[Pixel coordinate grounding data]
====================

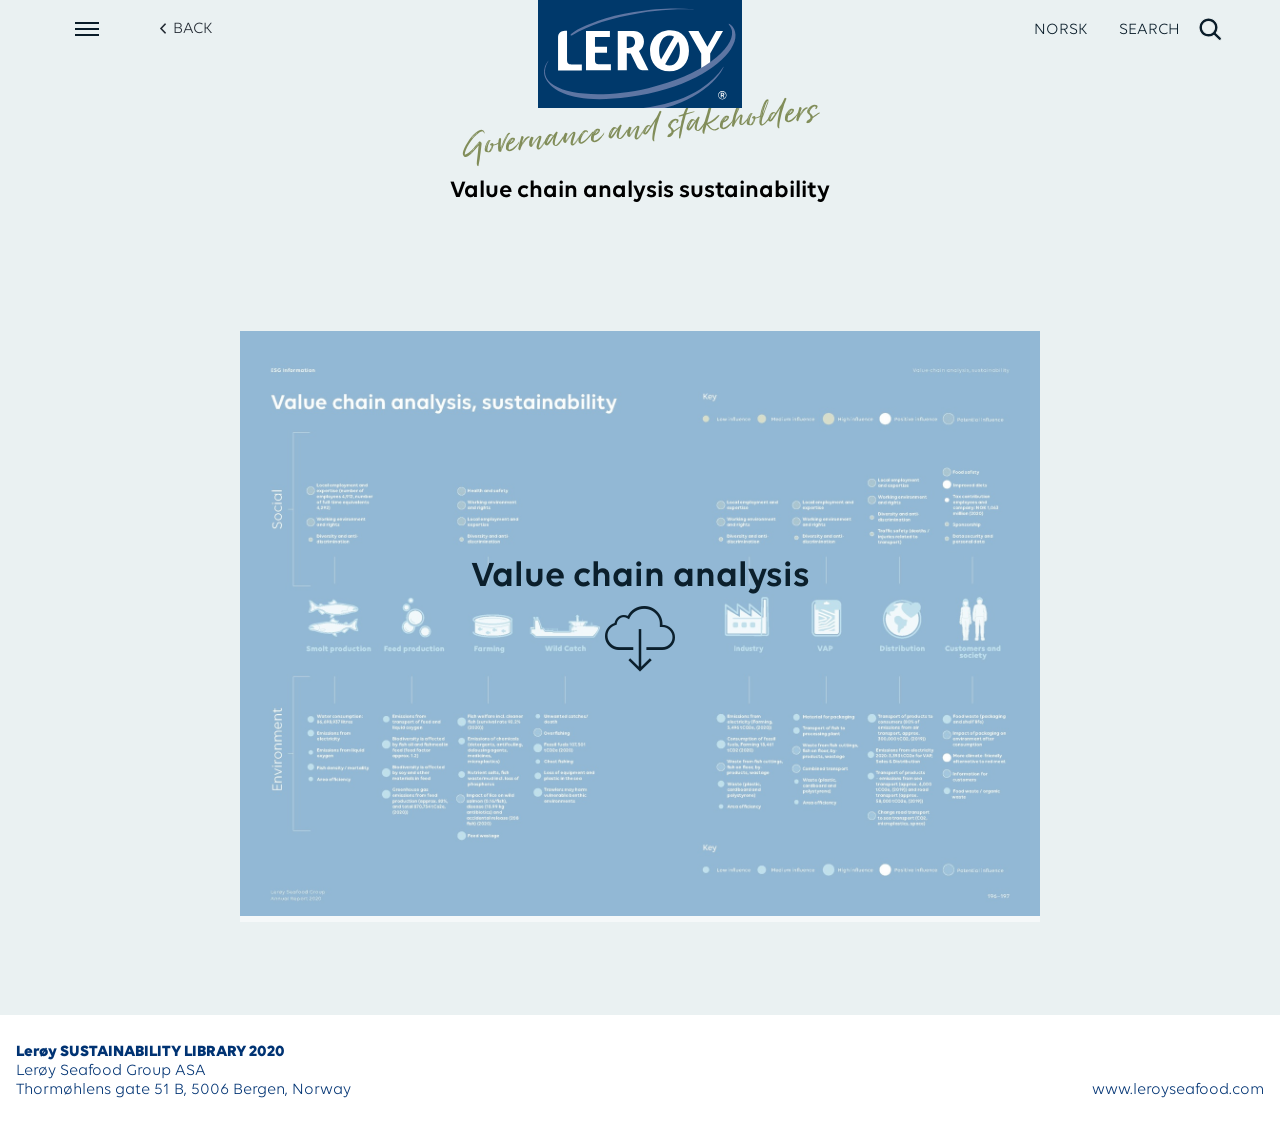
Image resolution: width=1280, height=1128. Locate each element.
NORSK (1060, 30)
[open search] (1171, 30)
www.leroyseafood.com (1178, 1090)
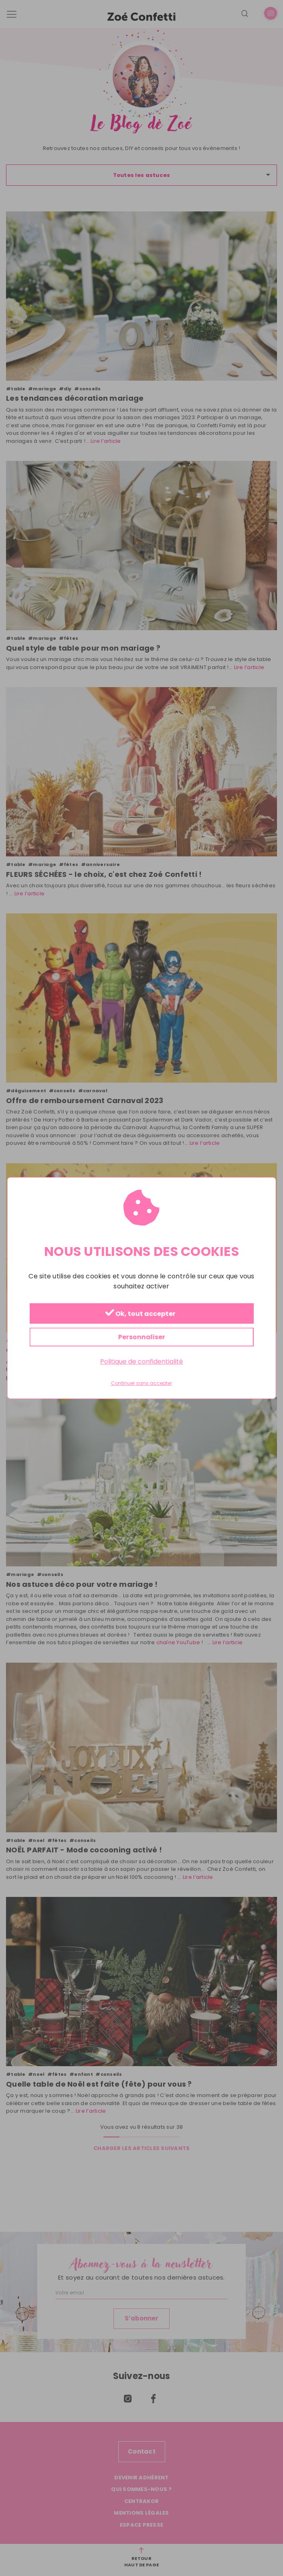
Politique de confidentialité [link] (141, 1361)
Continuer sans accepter (141, 1383)
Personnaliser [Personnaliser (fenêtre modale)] (141, 1336)
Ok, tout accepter (140, 1313)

====================

- **Task statement**: Reproduce all lines above exactly. Leave the images out.

- **Problem solution**:
Image resolution: width=1280, height=1128. Locate each element.
NORSK (1060, 30)
[open search] (1171, 30)
www.leroyseafood.com (1178, 1090)
Politique de confidentialité [link] (141, 1361)
Continuer sans accepter (141, 1383)
Personnaliser [Personnaliser (fenêtre modale)] (141, 1336)
Ok, tout accepter (140, 1313)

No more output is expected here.